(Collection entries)
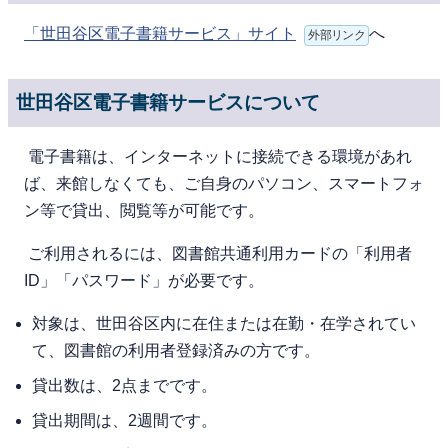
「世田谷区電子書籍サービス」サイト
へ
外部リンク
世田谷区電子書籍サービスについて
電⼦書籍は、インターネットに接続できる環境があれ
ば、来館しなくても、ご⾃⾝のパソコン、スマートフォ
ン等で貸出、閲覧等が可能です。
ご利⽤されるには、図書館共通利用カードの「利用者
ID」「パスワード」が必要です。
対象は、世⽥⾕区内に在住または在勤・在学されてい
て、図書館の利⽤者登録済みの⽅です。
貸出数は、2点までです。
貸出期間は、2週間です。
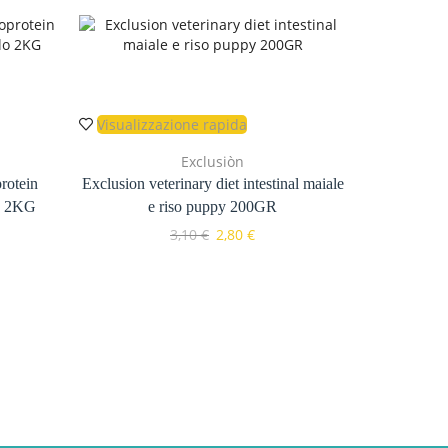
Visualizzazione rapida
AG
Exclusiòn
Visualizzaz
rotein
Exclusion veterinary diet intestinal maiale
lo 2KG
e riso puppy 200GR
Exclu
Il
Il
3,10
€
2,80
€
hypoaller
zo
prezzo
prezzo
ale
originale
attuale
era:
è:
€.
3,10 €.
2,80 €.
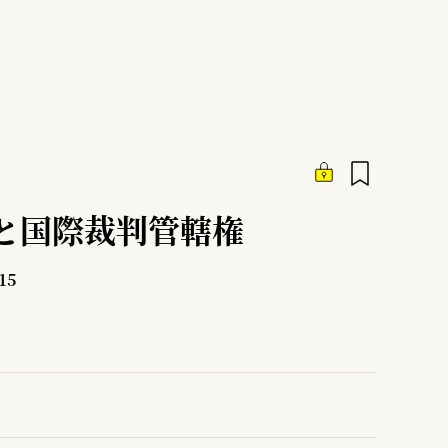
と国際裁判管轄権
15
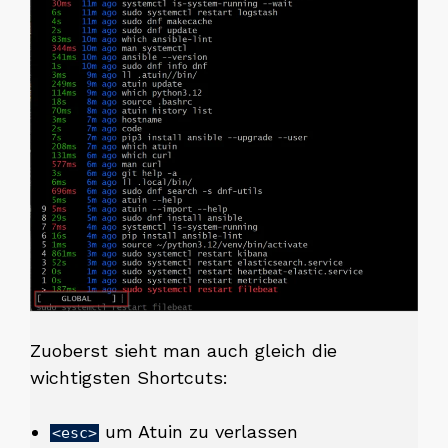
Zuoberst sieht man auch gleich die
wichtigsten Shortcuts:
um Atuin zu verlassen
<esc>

WHAT THE EXERCISE ASKS -> Reproduce exactly, and only, the lines from the one containing "Visualizzazione rapida" through the last line of the records above, both included, leaving out any pictures.

TASK ANSWER ->
Visualizzazione rapida
AG
Exclusiòn
Visualizzaz
rotein
Exclusion veterinary diet intestinal maiale
lo 2KG
e riso puppy 200GR
Exclu
Il
Il
3,10
€
2,80
€
hypoaller
zo
prezzo
prezzo
ale
originale
attuale
era:
è:
€.
3,10 €.
2,80 €.
と国際裁判管轄権
15
Zuoberst sieht man auch gleich die
wichtigsten Shortcuts:
um Atuin zu verlassen
<esc>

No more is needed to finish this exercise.